[Dataset entries]
__________

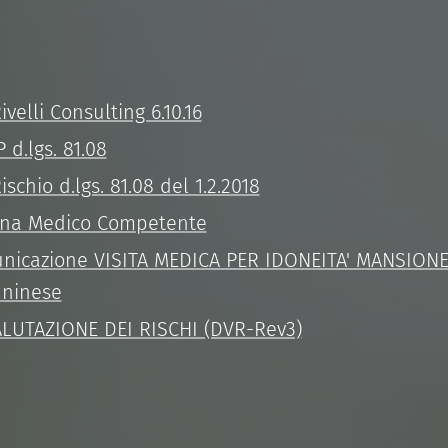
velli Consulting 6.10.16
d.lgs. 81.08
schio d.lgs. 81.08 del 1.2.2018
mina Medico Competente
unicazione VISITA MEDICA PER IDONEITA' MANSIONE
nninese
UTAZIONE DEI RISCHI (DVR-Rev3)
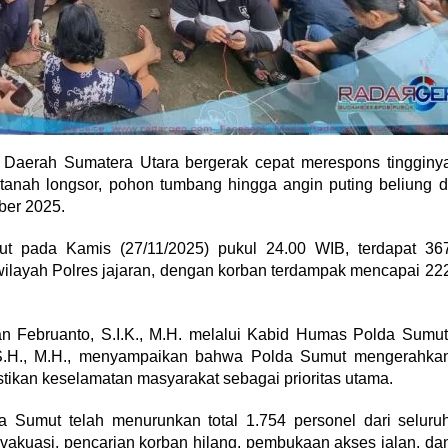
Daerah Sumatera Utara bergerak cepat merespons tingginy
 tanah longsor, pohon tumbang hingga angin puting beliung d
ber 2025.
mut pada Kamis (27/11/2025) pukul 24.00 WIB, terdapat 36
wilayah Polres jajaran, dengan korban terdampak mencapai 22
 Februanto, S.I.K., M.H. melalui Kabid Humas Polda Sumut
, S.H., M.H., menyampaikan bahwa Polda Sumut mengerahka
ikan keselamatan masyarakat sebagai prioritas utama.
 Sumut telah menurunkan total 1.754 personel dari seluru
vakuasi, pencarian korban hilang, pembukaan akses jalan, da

__________

ACTION ITEM
Leaving out each picture, repeat exactly the lines above from the one that contains "schio d.lgs. 81.08 del 1.2.2018" through the one that contains "Februanto, S.I.K., M.H.".

WRITTEN RESPONSE
schio d.lgs. 81.08 del 1.2.2018
mina Medico Competente
unicazione VISITA MEDICA PER IDONEITA' MANSIONE
nninese
UTAZIONE DEI RISCHI (DVR-Rev3)
Daerah Sumatera Utara bergerak cepat merespons tingginy
 tanah longsor, pohon tumbang hingga angin puting beliung d
ber 2025.
mut pada Kamis (27/11/2025) pukul 24.00 WIB, terdapat 36
wilayah Polres jajaran, dengan korban terdampak mencapai 22
 Februanto, S.I.K., M.H. melalui Kabid Humas Polda Sumut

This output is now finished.